On my way to the pool the first day the sciatic pain allowed me to, Bessie Smith sang on the CD player in my car. When she began singing Careless Love, inexplicably, I began to cry. I pulled the car over to compose myself. I puzzled over why I was crying. I pushed a button and placed Careless Love on repeat. I listened to Bessie Smith sing this song three more times. The piano holding the melodic line and swinging the pace along lulled me close to this altar of sound. The trombone growling low and keeping syncopated time with the high sound of the trumpet repeating and embellishing Bessie Smith’s voice opened and washed through me.

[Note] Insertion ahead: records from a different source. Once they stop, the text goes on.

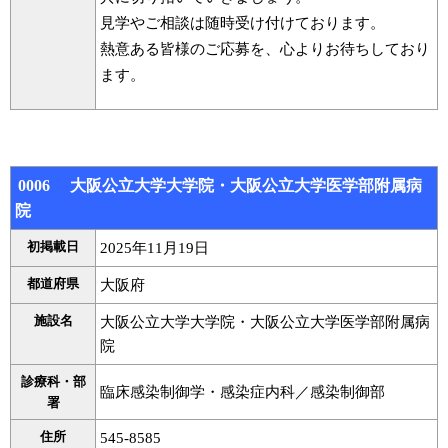
見学やご相談は随時受け付けております。
熱意ある皆様のご応募を、心よりお待ちしており
ます。
0006 大阪公立大学大学院・大阪公立大学医学部附属病
院
初掲載日
2025年11月19日
都道府県
大阪府
施設名
大阪公立大学大学院・大阪公立大学医学部附属病
院
診療科・部
臨床感染制御学・感染症内科／感染制御部
署
住所
545-8585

I’ve heard this song in the background of my life in New Orleans. I listened on thirty–eight records, albums, blues and jazz radio stations, instrumental jazz versions played during jazz funerals and street parades, and in blues and jazz night clubs.
Love, oh love, oh careless love.
You fly through my head like wine.
You’ve wrecked the life of many a poor girl
And nearly spoiled this life of mine.
My throat and chest kept tightening and swelling. Tears kept spilling and dripping to the edge of my grief and rage. I knew this song. I knew the places the sounds and emotions came from. The song of was of betrayal, but worse, self– betrayal.
Love, oh love, oh careless love.
In your clutches of desire
You’ve made break a many true vow,
Then set my very soul on fire.
On that February morning in 2016, I felt betrayed by my country, betrayed by what Donald Trump represented as a nominee for the president of the United States of America. But much–more elementally, I felt my ancestors, African slaves and free people of color, had allowed themselves to be seduced and duped by the ideas and promises of the United States Constitution all of its amendments, declarations, and pledges, along with all its Judeo-Christian morality.
Bessie Smith’s voice, the wail of the trumpet, the moan of the trombone, and the melodic swing of the piano uncovered layer upon layer of the consequences of the United States of America’s carelessness within me. Promises of acceptance and equality coated in beguiling lies and inducements that were wrapped in forced dependence, self–exploitation, and unspeakable violence waiting at the ends of billy clubs, fire hoses, and ropes. I imagined generations of slaves and former slaves laying twisted and shattered or hung while smiling faces spoke to the terrified bereaved of boot straps, resilience, the healing power of forgiveness, and the faults and responsibilities of the vanquished for their degradations and deaths, those never fully human, those never white.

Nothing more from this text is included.